◆ TASK OBJECTIVE: Once the pictures are set aside, reproduce the entries below exactly.

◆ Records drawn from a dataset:

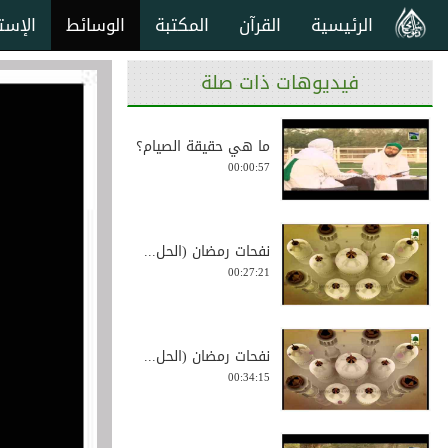
الرئيسية
القرآن
المكتبة
الوسائط
الإست
فيديوهات ذات صلة
ما هي حقيقة الصيام؟
00:00:57
نفحات رمضان (الحل...
00:27:21
نفحات رمضان (الحل...
00:34:15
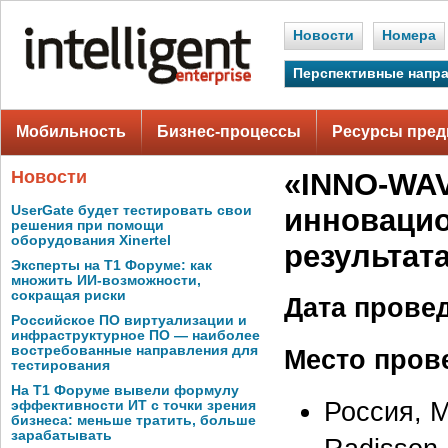
Новости
Номера
Перспективные напр
Мобильность
Бизнес-процессы
Ресурсы пред
Новости
«INNO-WAV
UserGate будет тестировать свои
инновацио
решения при помощи
оборудования Xinertel
результат
Эксперты на Т1 Форуме: как
множить ИИ-возможности,
сокращая риски
Дата прове
Российское ПО виртуализации и
инфраструктурное ПО — наиболее
востребованные направления для
Место пров
тестирования
На Т1 Форуме вывели формулу
Россия, М
эффективности ИТ с точки зрения
бизнеса: меньше тратить, больше
зарабатывать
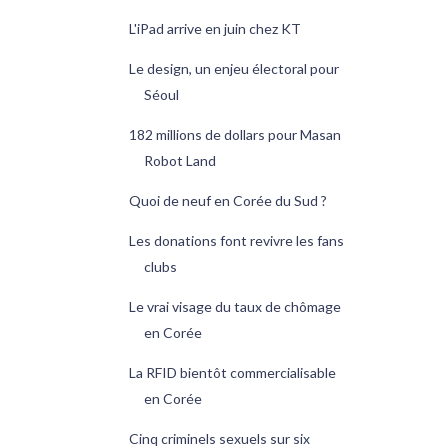
L'iPad arrive en juin chez KT
Le design, un enjeu électoral pour
Séoul
182 millions de dollars pour Masan
Robot Land
Quoi de neuf en Corée du Sud ?
Les donations font revivre les fans
clubs
Le vrai visage du taux de chômage
en Corée
La RFID bientôt commercialisable
en Corée
Cinq criminels sexuels sur six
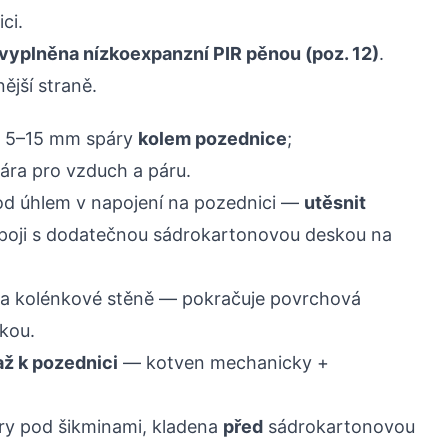
ci.
 vyplněna nízkoexpanzní PIR pěnou (poz. 12)
.
ější straně.
e 5–15 mm spáry
kolem pozednice
;
ára pro vzduch a páru.
od úhlem v napojení na pozednici —
utěsnit
spoji s dodatečnou sádrokartonovou deskou na
a kolénkové stěně — pokračuje povrchová
skou.
až k pozednici
— kotven mechanicky +
ry pod šikminami, kladena
před
sádrokartonovou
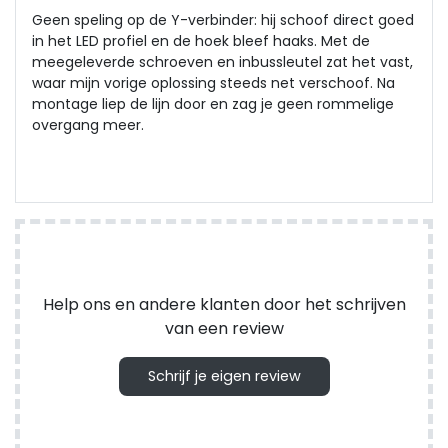
Geen speling op de Y-verbinder: hij schoof direct goed
in het LED profiel en de hoek bleef haaks. Met de
meegeleverde schroeven en inbussleutel zat het vast,
waar mijn vorige oplossing steeds net verschoof. Na
montage liep de lijn door en zag je geen rommelige
overgang meer.
Help ons en andere klanten door het schrijven
van een review
Schrijf je eigen review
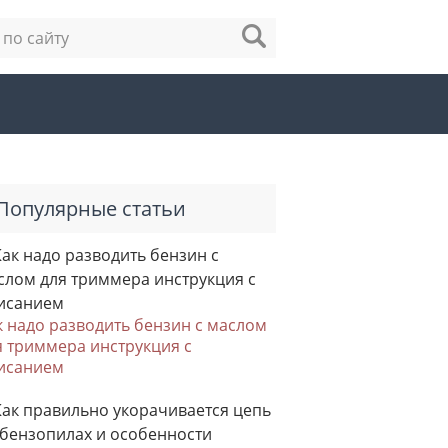
Популярные статьи
к надо разводить бензин с маслом
я триммера инструкция с
исанием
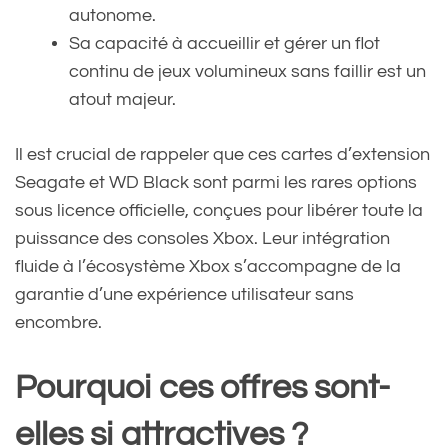
autonome.
Sa capacité à accueillir et gérer un flot
continu de jeux volumineux sans faillir est un
atout majeur.
Il est crucial de rappeler que ces cartes d’extension
Seagate et WD Black sont parmi les rares options
sous licence officielle, conçues pour libérer toute la
puissance des consoles Xbox. Leur intégration
fluide à l’écosystème Xbox s’accompagne de la
garantie d’une expérience utilisateur sans
encombre.
Pourquoi ces offres sont-
elles si attractives ?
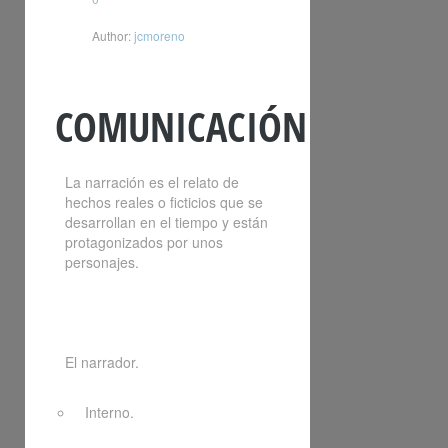
Author:
jcmoreno
COMUNICACIÓN
La narración es el relato de
hechos reales o ficticios que se
desarrollan en el tiempo y están
protagonizados por unos
personajes.
El narrador.
Interno.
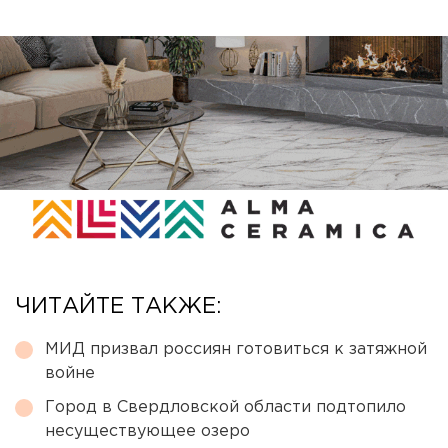
ЧИТАЙТЕ ТАКЖЕ:
МИД призвал россиян готовиться к затяжной
войне
Город в Свердловской области подтопило
несуществующее озеро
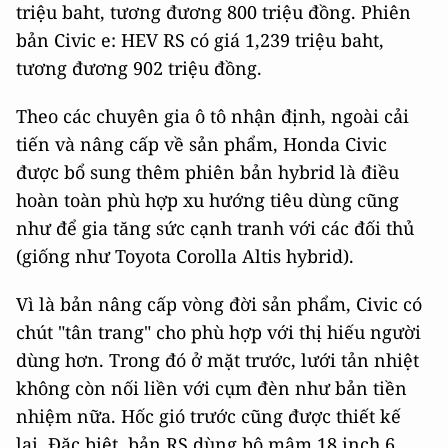
triệu baht, tương đương 800 triệu đồng. Phiên
bản Civic e: HEV RS có giá 1,239 triệu baht,
tương đương 902 triệu đồng.
Theo các chuyên gia ô tô nhận định, ngoài cải
tiến và nâng cấp về sản phẩm, Honda Civic
được bổ sung thêm phiên bản hybrid là điều
hoàn toàn phù hợp xu hướng tiêu dùng cũng
như để gia tăng sức cạnh tranh với các đối thủ
(giống như Toyota Corolla Altis hybrid).
Vì là bản nâng cấp vòng đời sản phẩm, Civic có
chút "tân trang" cho phù hợp với thị hiếu người
dùng hơn. Trong đó ở mặt trước, lưới tản nhiệt
không còn nối liền với cụm đèn như bản tiền
nhiệm nữa. Hốc gió trước cũng được thiết kế
lại. Đặc biệt, bản RS dùng bộ mâm 18 inch 6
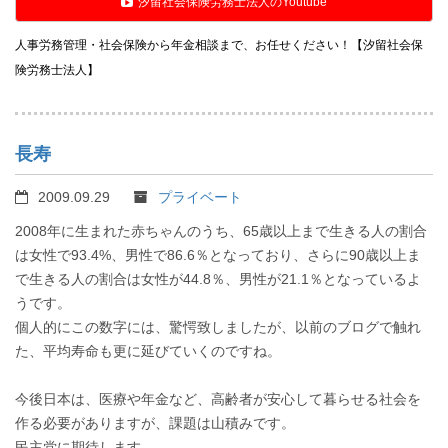
汐留社会保険労務士法人のYoutube
人事労務管理・社会保険から年金相談まで、お任せください！【汐留社会保
険労務士法人】
長寿
2009.09.29
プライベート
2008年に生まれた赤ちゃんのうち、65歳以上まで生きる人の割合
は女性で93.4%、男性で86.6％となっており、さらに90歳以上ま
で生きる人の割合は女性が44.8％、男性が21.1％となっているよ
うです。
個人的にこの数字には、驚愕致しましたが、以前のブログで触れ
た、平均寿命も更に延びていくのですね。
今後日本は、医療や年金など、高齢者が安心して暮らせる社会を
作る必要がありますが、課題は山積みです。
民主党に期待します。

◆ ANSWER TO THE EXERCISE:
الرئيسية
القرآن
المكتبة
الوسائط
الإست
فيديوهات ذات صلة
ما هي حقيقة الصيام؟
00:00:57
نفحات رمضان (الحل...
00:27:21
نفحات رمضان (الحل...
00:34:15
Новости
Номера
Перспективные напр
Мобильность
Бизнес-процессы
Ресурсы пред
Новости
«INNO-WAV
UserGate будет тестировать свои
инновацио
решения при помощи
оборудования Xinertel
результат
Эксперты на Т1 Форуме: как
множить ИИ-возможности,
сокращая риски
Дата прове
Российское ПО виртуализации и
инфраструктурное ПО — наиболее
востребованные направления для
Место пров
тестирования
На Т1 Форуме вывели формулу
Россия, М
эффективности ИТ с точки зрения
бизнеса: меньше тратить, больше
зарабатывать
L'iPad arrive en juin chez KT
Le design, un enjeu électoral pour
Séoul
182 millions de dollars pour Masan
Robot Land
Quoi de neuf en Corée du Sud ?
Les donations font revivre les fans
clubs
Le vrai visage du taux de chômage
en Corée
La RFID bientôt commercialisable
en Corée
Cinq criminels sexuels sur six
ci.
 vyplněna nízkoexpanzní PIR pěnou (poz. 12)
.
ější straně.
e 5–15 mm spáry
kolem pozednice
;
ára pro vzduch a páru.
od úhlem v napojení na pozednici —
utěsnit
spoji s dodatečnou sádrokartonovou deskou na
a kolénkové stěně — pokračuje povrchová
skou.
až k pozednici
— kotven mechanicky +
ry pod šikminami, kladena
před
sádrokartonovou
Geen speling op de Y-verbinder: hij schoof direct goed
in het LED profiel en de hoek bleef haaks. Met de
meegeleverde schroeven en inbussleutel zat het vast,
waar mijn vorige oplossing steeds net verschoof. Na
montage liep de lijn door en zag je geen rommelige
overgang meer.
Help ons en andere klanten door het schrijven
van een review
Schrijf je eigen review
Популярные статьи
к надо разводить бензин с маслом
я триммера инструкция с
исанием
autonome.
Sa capacité à accueillir et gérer un flot
continu de jeux volumineux sans faillir est un
atout majeur.
Il est crucial de rappeler que ces cartes d’extension
Seagate et WD Black sont parmi les rares options
sous licence officielle, conçues pour libérer toute la
puissance des consoles Xbox. Leur intégration
fluide à l’écosystème Xbox s’accompagne de la
garantie d’une expérience utilisateur sans
encombre.
Pourquoi ces offres sont-
elles si attractives ?
Author:
jcmoreno
COMUNICACIÓN
La narración es el relato de
hechos reales o ficticios que se
desarrollan en el tiempo y están
protagonizados por unos
personajes.
El narrador.
Interno.
ЧИТАЙТЕ ТАКЖЕ:
МИД призвал россиян готовиться к затяжной
войне
Город в Свердловской области подтопило
несуществующее озеро
triệu baht, tương đương 800 triệu đồng. Phiên
bản Civic e: HEV RS có giá 1,239 triệu baht,
tương đương 902 triệu đồng.
Theo các chuyên gia ô tô nhận định, ngoài cải
tiến và nâng cấp về sản phẩm, Honda Civic
được bổ sung thêm phiên bản hybrid là điều
hoàn toàn phù hợp xu hướng tiêu dùng cũng
như để gia tăng sức cạnh tranh với các đối thủ
(giống như Toyota Corolla Altis hybrid).
Vì là bản nâng cấp vòng đời sản phẩm, Civic có
chút "tân trang" cho phù hợp với thị hiếu người
dùng hơn. Trong đó ở mặt trước, lưới tản nhiệt
không còn nối liền với cụm đèn như bản tiền
nhiệm nữa. Hốc gió trước cũng được thiết kế
lại. Đặc biệt, bản RS dùng bộ mâm 18 inch 6
汐留社会保険労務士法人のYoutube
人事労務管理・社会保険から年金相談まで、お任せください！【汐留社会保
険労務士法人】
長寿
2009.09.29
プライベート
2008年に生まれた赤ちゃんのうち、65歳以上まで生きる人の割合
は女性で93.4%、男性で86.6％となっており、さらに90歳以上ま
で生きる人の割合は女性が44.8％、男性が21.1％となっているよ
うです。
個人的にこの数字には、驚愕致しましたが、以前のブログで触れ
た、平均寿命も更に延びていくのですね。
今後日本は、医療や年金など、高齢者が安心して暮らせる社会を
作る必要がありますが、課題は山積みです。
民主党に期待します。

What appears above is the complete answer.